As I went from session to session over the course of the conference, I found myself growing increasingly interested in a career in advocacy. I was particularly inspired by the panel discussion on advocacy titled “Making Advocacy Part of Your Career as a Specialist in Women’s Health.” During this session, panelists Atul Grover MD, PhD; Tiffany McNair MD, MPH; Diane Horvath-Cosper MD, MPH; and Susan F. Wood PhD discussed their paths to careers in advocacy and their current roles as clinicians, educators, advocates, and policy makers. Three particular points from the panel that most stirred the audience included the importance of (1) find your interest, (2) begin the conversation, and (3) remember you are the expert in women’s health care. The panel did a tremendous job of illustrating these points with their own career paths. For instance, Dr. Tiffany McNair discussed her interest in advocacy after inspiration from her mother as a child. This translated into finding advocacy opportunities during residency and has now transitioned into a career in public health and preventive medicine.

Listening to the dialogue of the panel helped me begin my own conversation about how advocacy should play a role in my career development. After the session, I began thinking about my leadership roles at my institution and projects that I could feasibly complete. I also began thinking about educational opportunities in public health and healthcare policy. Above all else, the panel and associated leadership workshops and seminars were a reminder that as an OB/GYN, I am an expert in women’s healthcare and my voice can make a difference. My role spans beyond clinician as it includes educator, leader, and advocate. It is my job to look at the bigger picture, and change the what is to the what should be.

Keenan Yanit, MD, Oregon Health and Science University, SASGOG Resident Reporter 2016, Leadership Essay

Just as Dr. Gaba did in her Presidential Address, I looked up the definition of a leader. According to Merriam­Webster, a leader is a person who has commanding authority or influence. A leader is a person who is followed by others. The list of qualities that make a great leader is long, but I would like to boil it down to the three that resonate most with me, and quality that is often missing.

#1 A great leader is a role model. They are a people others look up to because of their strong sense of morality and integrity. Their values and ethics are clearly demonstrated in their actions. It is often this strength of character which inspires confidence and trust among those around them.
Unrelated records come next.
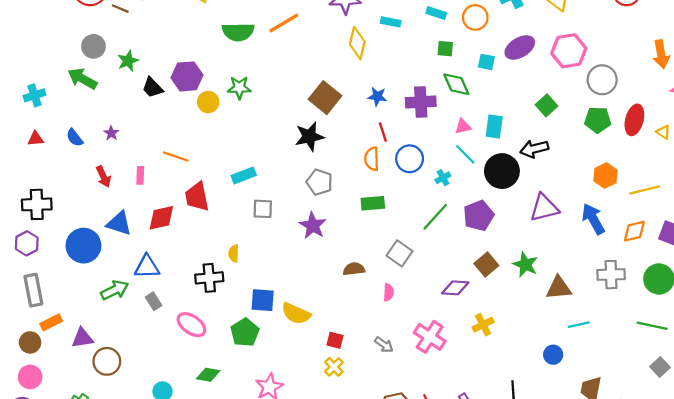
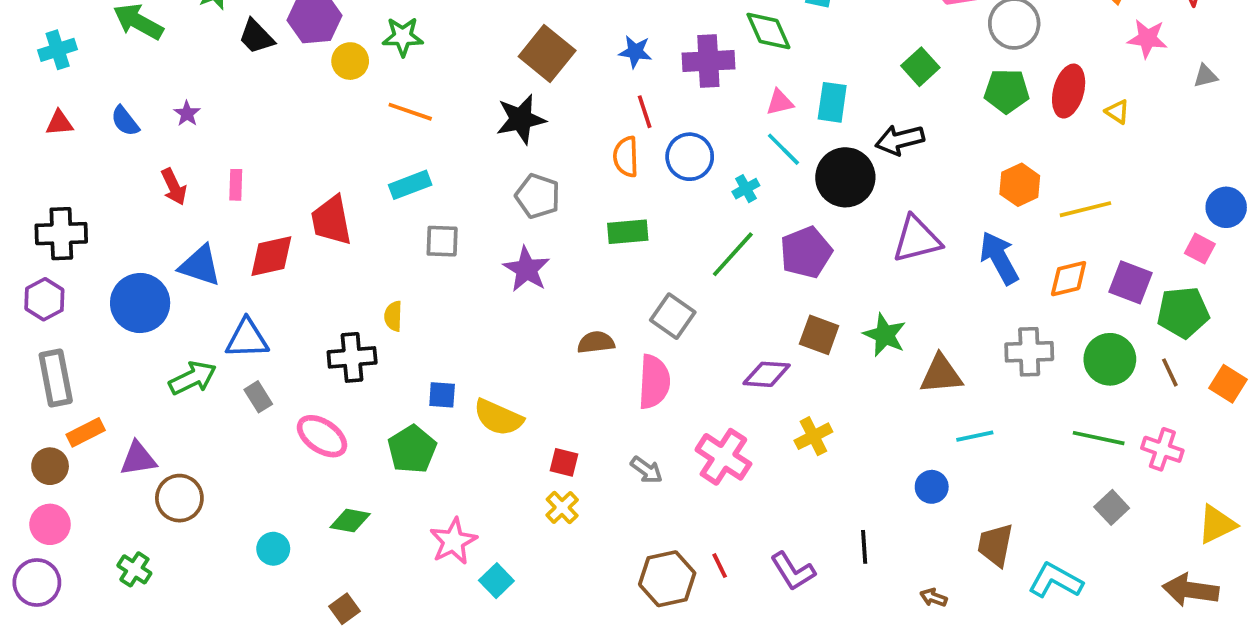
orange line: (176, 157) -> (410, 112), moved
brown square: (486, 265) -> (819, 335), turned -30
pink semicircle: (388, 292) -> (654, 382), size x1.8
blue square: (263, 300) -> (442, 395), size x0.7

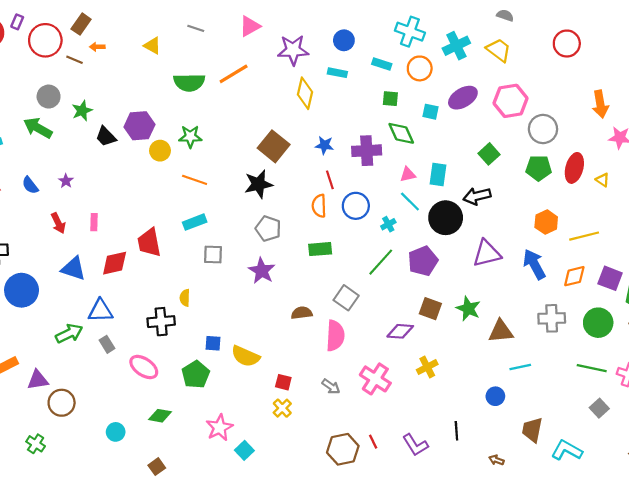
blue circle: (140, 303) -> (22, 290), moved

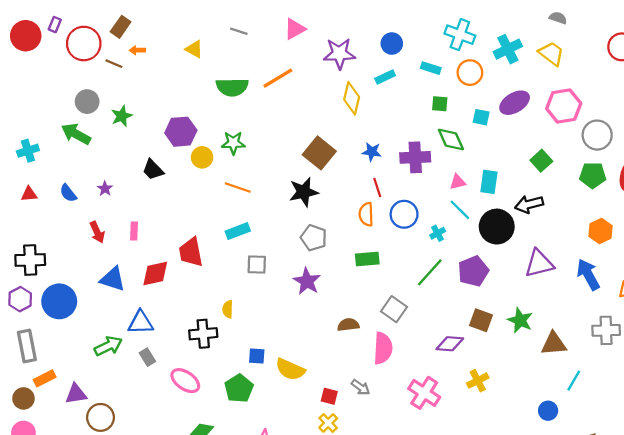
cyan rectangle: (337, 73) -> (385, 77), turned -36
black trapezoid: (106, 137) -> (153, 170), moved
cyan line: (520, 367) -> (574, 381), turned -48
gray arrow: (331, 386) -> (361, 387), moved

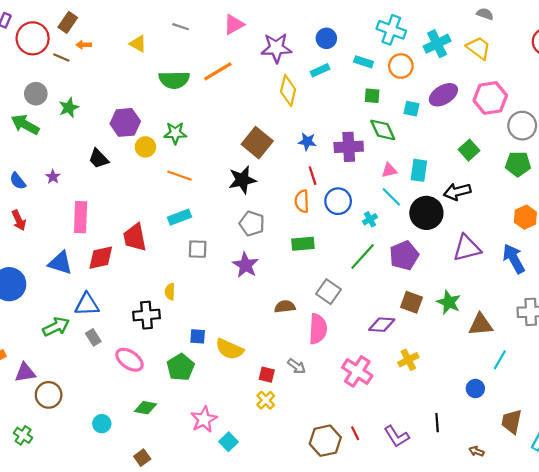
pink rectangle: (134, 231) -> (81, 217), size x1.8
red arrow: (97, 232) -> (19, 220), moved

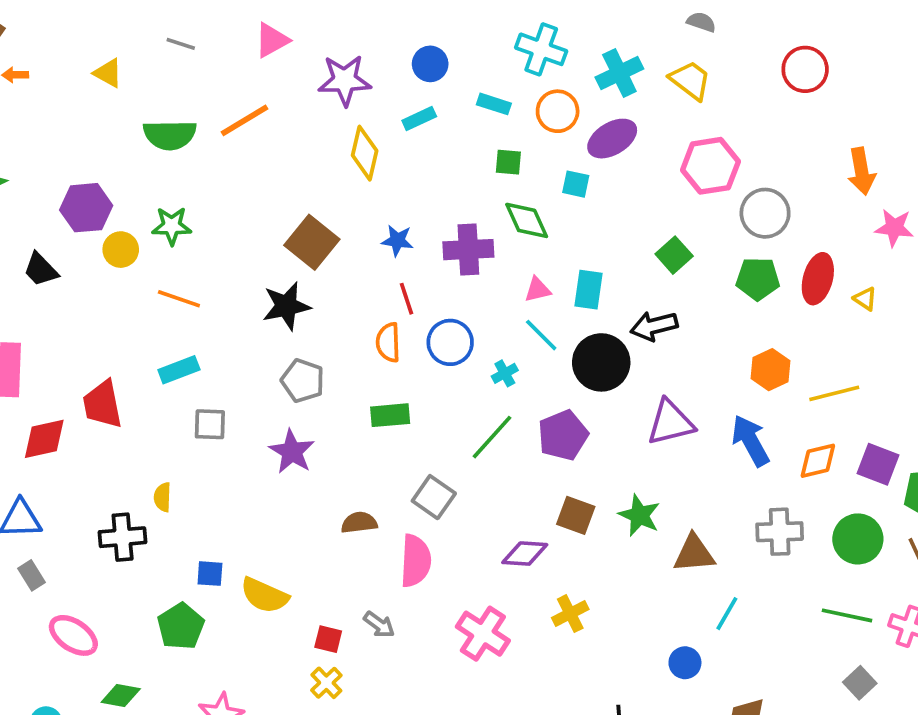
purple ellipse: (443, 95) -> (612, 139), moved
pink ellipse: (129, 360) -> (73, 635), moved

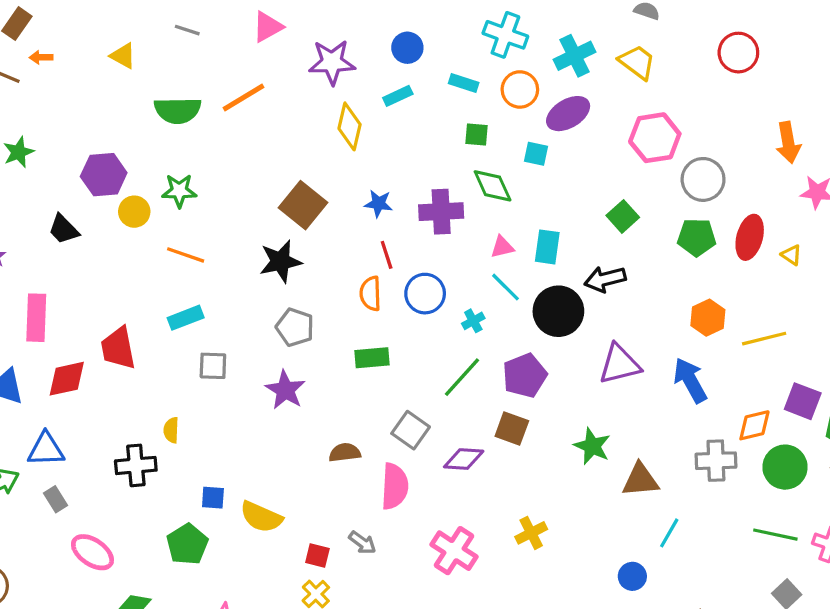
orange diamond: (818, 461) -> (754, 425), moved
brown square: (576, 515) -> (512, 429), moved
purple diamond: (525, 554) -> (464, 459), moved

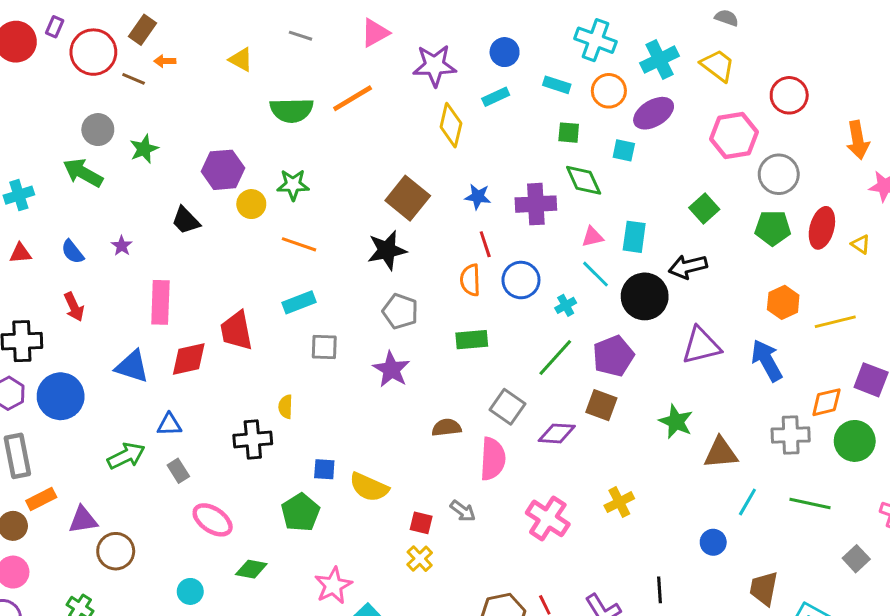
red circle: (738, 53) -> (789, 95), moved
blue triangle: (46, 449) -> (169, 425), size x0.7
green line: (775, 535) -> (810, 504), moved

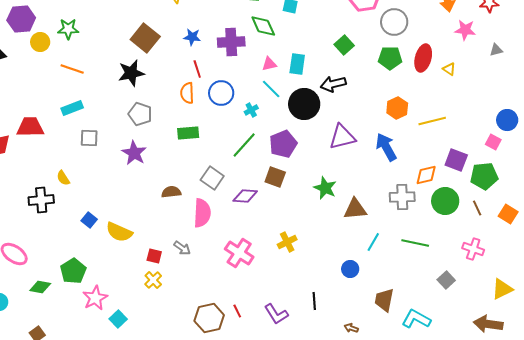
red trapezoid: (236, 331) -> (30, 127), turned 100
yellow semicircle: (286, 407) -> (63, 178), turned -35
blue square: (324, 469) -> (89, 220), turned 35
green pentagon: (300, 512) -> (73, 271), moved

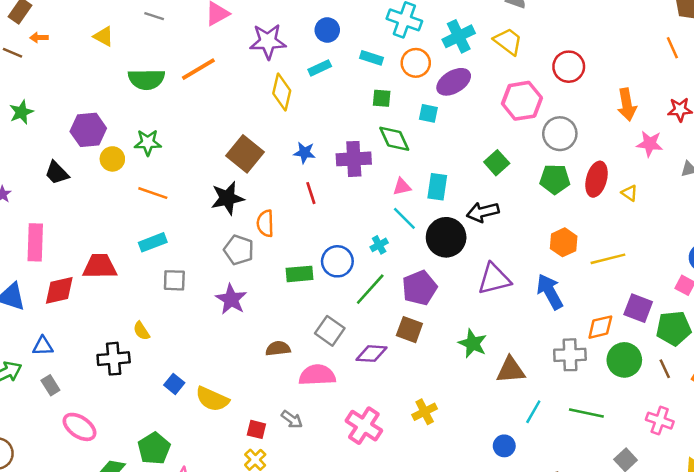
orange semicircle: (187, 93) -> (265, 223), moved
blue circle: (221, 93) -> (337, 261), moved
pink semicircle: (202, 213) -> (317, 375), turned -96

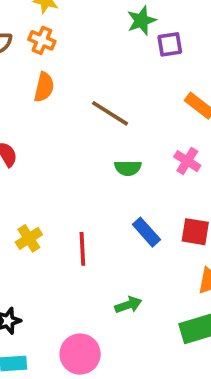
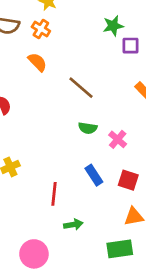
orange semicircle: (44, 87) -> (37, 62), turned -66
pink cross: (187, 161) -> (118, 139), moved
red line: (82, 249) -> (54, 194), moved

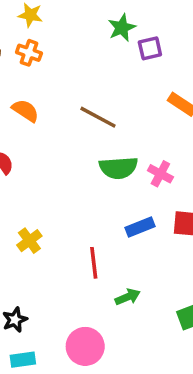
orange semicircle: (37, 62) -> (25, 111), moved
green semicircle: (88, 128) -> (118, 168), size x1.5
blue rectangle: (94, 175) -> (140, 227), turned -66

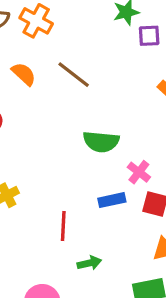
orange cross: (29, 53) -> (36, 21), size x1.4
brown line: (98, 117) -> (74, 75), moved
pink cross: (160, 174) -> (139, 172), moved

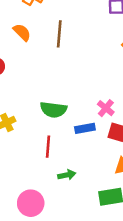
brown line: (74, 75) -> (59, 34), turned 55
green semicircle: (101, 142) -> (53, 110), moved

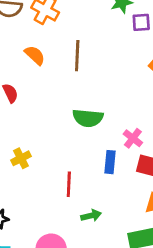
green semicircle: (53, 110) -> (88, 118), moved
blue rectangle: (85, 128) -> (110, 162), turned -72

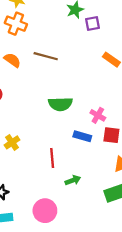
brown line: (77, 56) -> (46, 56), turned -70
blue rectangle: (110, 162) -> (82, 136), turned -72

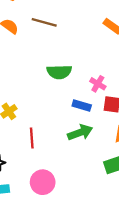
red line: (52, 158) -> (32, 138), moved
green arrow: (73, 180) -> (80, 132), moved, size x1.5

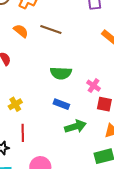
blue rectangle: (82, 105) -> (61, 104), moved
red line: (32, 138) -> (23, 133), moved

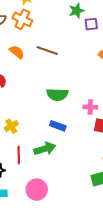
pink cross: (94, 86) -> (90, 107), turned -32
green arrow: (75, 126) -> (45, 149), moved

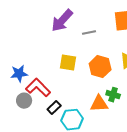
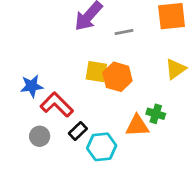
orange hexagon: (100, 67) -> (117, 77), moved
gray circle: (24, 101) -> (40, 136), moved

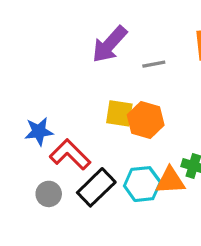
black rectangle: (78, 131) -> (96, 187), size x1.6
cyan hexagon: (102, 147) -> (142, 184), moved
#2 A great leader is a team player. A great leader fosters cooperation and willingness to work together. They are willing to take on any task but are able to see the larger picture and delegate as appropriate. They are able to see strengths in others and inspire creativity and passion.

#3 A great leader accepts responsibility. At the end of the day, a great leader accepts success and failure on behalf of the group without excuses. A great leader is willing to take reasonable risks, learn from experience and adversity, and will find a way to turn challenges into opportunities.

A great leader takes all of these qualities and uses them to become an advocate.

As a future academic generalist, I hope to embody these leadership qualities in my practice with patients as well as with the medical students and residents with whom I will work. As an administrative chief resident I have enjoyed advocating on behalf of the residents. In the future, I hope to get involved in the residency leadership team. The diversity session specifically caught my interest as our program has recently been discussing how to prioritize diversity during our resident application process.

One of the many strengths of a meeting like SASGOG is to learn from other programs and perhaps adopt and adapt the information to our own institution. I hope to bring the diversity conversation to our program. The meeting provided exposure to the different leadership roles an academic generalist can assume within their department. I was also introduced to a network of other academic generalists with whom I hope to share experiences. I look forward to learning how we can be better leaders together.